Leave out the images and transcribe the entries below word for word.

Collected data
"""

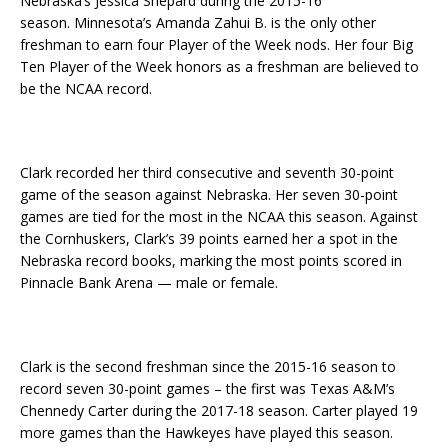
Nebraska’s Jessica Shepard during the 2015-16
season. Minnesota’s Amanda Zahui B. is the only other
freshman to earn four Player of the Week nods. Her four Big
Ten Player of the Week honors as a freshman are believed to
be the NCAA record.
Clark recorded her third consecutive and seventh 30-point
game of the season against Nebraska. Her seven 30-point
games are tied for the most in the NCAA this season. Against
the Cornhuskers, Clark’s 39 points earned her a spot in the
Nebraska record books, marking the most points scored in
Pinnacle Bank Arena — male or female.
Clark is the second freshman since the 2015-16 season to
record seven 30-point games – the first was Texas A&M’s
Chennedy Carter during the 2017-18 season. Carter played 19
more games than the Hawkeyes have played this season.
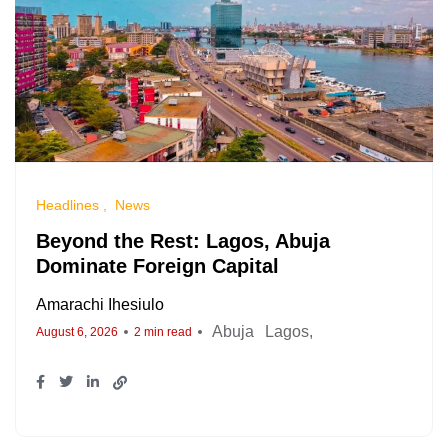
Headlines
News
Beyond the Rest: Lagos, Abuja
Dominate Foreign Capital
Amarachi Ihesiulo
Abuja
Lagos
August 6, 2026
2 min read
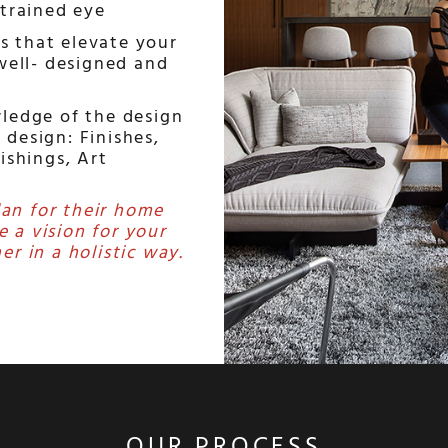
 trained eye
s that elevate your
 well- designed and
ledge of the design
f design: Finishes,
nishings, Art
lan for their home
e a vision for your
er in a holistic way.
OUR PROCESS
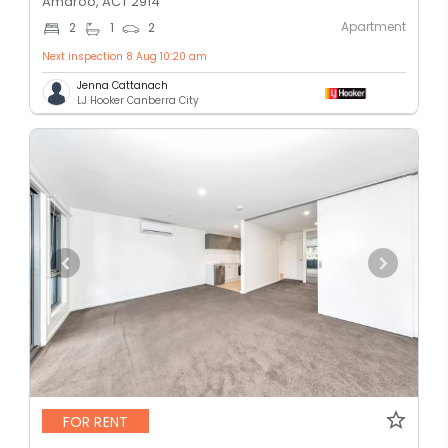
Amaroo, ACT 2914
Apartment
2
1
2
Next inspection 8 Aug 10:20 am
Jenna Cattanach
LJ Hooker Canberra City
FOR RENT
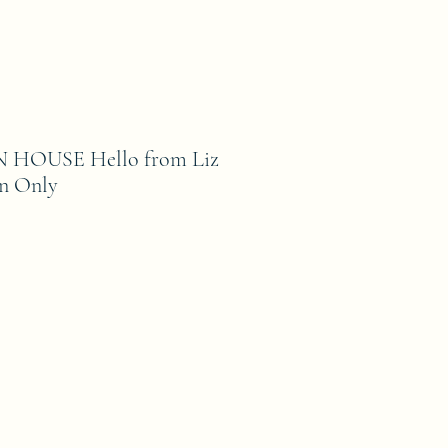
HOUSE Hello from Liz
rn Only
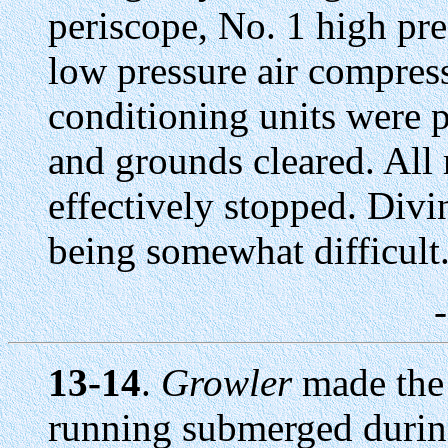
periscope, No. 1 high pre
low pressure air compress
conditioning units were p
and grounds cleared. All
effectively stopped. Divin
being somewhat difficult
13-14
.
Growler
made the 
running submerged during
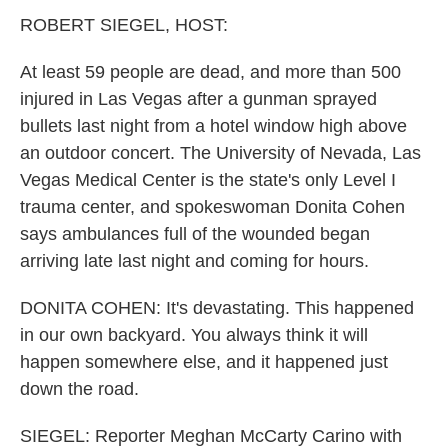
k
n
ROBERT SIEGEL, HOST:
At least 59 people are dead, and more than 500
injured in Las Vegas after a gunman sprayed
bullets last night from a hotel window high above
an outdoor concert. The University of Nevada, Las
Vegas Medical Center is the state's only Level I
trauma center, and spokeswoman Donita Cohen
says ambulances full of the wounded began
arriving late last night and coming for hours.
DONITA COHEN: It's devastating. This happened
in our own backyard. You always think it will
happen somewhere else, and it happened just
down the road.
SIEGEL: Reporter Meghan McCarty Carino with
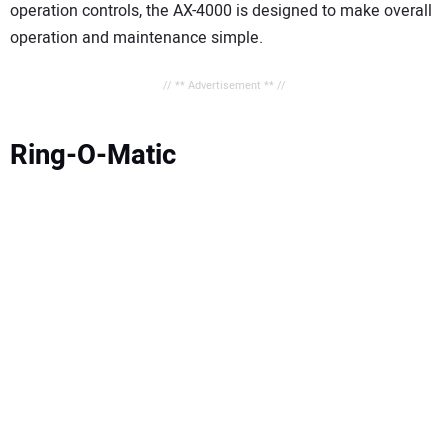
operation controls, the AX-4000 is designed to make overall
operation and maintenance simple.
// ** Advertisement ** //
Ring-O-Matic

"""

▶ _The completed task_
Nebraska’s Jessica Shepard during the 2015-16
season. Minnesota’s Amanda Zahui B. is the only other
freshman to earn four Player of the Week nods. Her four Big
Ten Player of the Week honors as a freshman are believed to
be the NCAA record.
Clark recorded her third consecutive and seventh 30-point
game of the season against Nebraska. Her seven 30-point
games are tied for the most in the NCAA this season. Against
the Cornhuskers, Clark’s 39 points earned her a spot in the
Nebraska record books, marking the most points scored in
Pinnacle Bank Arena — male or female.
Clark is the second freshman since the 2015-16 season to
record seven 30-point games – the first was Texas A&M’s
Chennedy Carter during the 2017-18 season. Carter played 19
more games than the Hawkeyes have played this season.
Headlines
News
Beyond the Rest: Lagos, Abuja
Dominate Foreign Capital
Amarachi Ihesiulo
Abuja
Lagos
August 6, 2026
2 min read
 trained eye
s that elevate your
 well- designed and
ledge of the design
f design: Finishes,
nishings, Art
lan for their home
e a vision for your
er in a holistic way.
OUR PROCESS
Amaroo, ACT 2914
Apartment
2
1
2
Next inspection 8 Aug 10:20 am
Jenna Cattanach
LJ Hooker Canberra City
FOR RENT
HOUSE Hello from Liz
rn Only
periscope, No. 1 high pre
low pressure air compress
conditioning units were p
and grounds cleared. All
effectively stopped. Divin
being somewhat difficult
13-14
.
Growler
made the 
running submerged during
k
n
ROBERT SIEGEL, HOST:
At least 59 people are dead, and more than 500
injured in Las Vegas after a gunman sprayed
bullets last night from a hotel window high above
an outdoor concert. The University of Nevada, Las
Vegas Medical Center is the state's only Level I
trauma center, and spokeswoman Donita Cohen
says ambulances full of the wounded began
arriving late last night and coming for hours.
DONITA COHEN: It's devastating. This happened
in our own backyard. You always think it will
happen somewhere else, and it happened just
down the road.
SIEGEL: Reporter Meghan McCarty Carino with
operation controls, the AX-4000 is designed to make overall
operation and maintenance simple.
// ** Advertisement ** //
Ring-O-Matic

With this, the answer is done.